WHAT THIS TASK INVOLVES. Go through the entries one line at a time, and gather every line that has the word "Simchas".

# # # # # # #

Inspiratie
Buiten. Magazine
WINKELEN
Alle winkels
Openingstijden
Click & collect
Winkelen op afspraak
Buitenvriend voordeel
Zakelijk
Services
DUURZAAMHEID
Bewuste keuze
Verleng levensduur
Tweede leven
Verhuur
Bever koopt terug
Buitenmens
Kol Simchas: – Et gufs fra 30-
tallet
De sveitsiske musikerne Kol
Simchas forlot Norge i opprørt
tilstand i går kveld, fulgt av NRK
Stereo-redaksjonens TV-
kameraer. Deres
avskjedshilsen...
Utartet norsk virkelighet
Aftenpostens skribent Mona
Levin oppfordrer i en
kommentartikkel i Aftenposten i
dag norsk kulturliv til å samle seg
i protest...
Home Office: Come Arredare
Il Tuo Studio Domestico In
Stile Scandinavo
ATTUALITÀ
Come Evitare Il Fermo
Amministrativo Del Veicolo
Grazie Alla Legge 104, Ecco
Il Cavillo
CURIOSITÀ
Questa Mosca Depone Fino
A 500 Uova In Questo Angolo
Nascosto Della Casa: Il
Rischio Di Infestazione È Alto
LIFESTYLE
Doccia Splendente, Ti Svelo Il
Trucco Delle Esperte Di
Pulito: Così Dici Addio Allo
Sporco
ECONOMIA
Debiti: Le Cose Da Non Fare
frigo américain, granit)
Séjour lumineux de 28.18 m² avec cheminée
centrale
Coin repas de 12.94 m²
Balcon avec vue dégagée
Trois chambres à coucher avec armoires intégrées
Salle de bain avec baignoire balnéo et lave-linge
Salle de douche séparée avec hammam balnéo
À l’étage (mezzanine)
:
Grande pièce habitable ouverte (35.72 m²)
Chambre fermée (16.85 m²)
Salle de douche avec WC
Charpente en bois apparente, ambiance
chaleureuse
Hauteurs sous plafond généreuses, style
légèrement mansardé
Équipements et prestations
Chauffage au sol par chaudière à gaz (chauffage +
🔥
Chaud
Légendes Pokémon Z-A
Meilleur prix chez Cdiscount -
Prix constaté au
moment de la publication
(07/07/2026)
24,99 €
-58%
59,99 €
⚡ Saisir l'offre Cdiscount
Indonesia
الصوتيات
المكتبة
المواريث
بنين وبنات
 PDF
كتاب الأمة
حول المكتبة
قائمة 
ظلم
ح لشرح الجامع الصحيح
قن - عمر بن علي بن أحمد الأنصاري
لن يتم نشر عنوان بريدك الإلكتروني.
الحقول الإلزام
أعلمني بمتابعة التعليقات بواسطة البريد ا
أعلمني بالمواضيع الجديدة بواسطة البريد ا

# # # # # # #

RESULT FOR THIS TASK.
Kol Simchas: – Et gufs fra 30-
Simchas forlot Norge i opprørt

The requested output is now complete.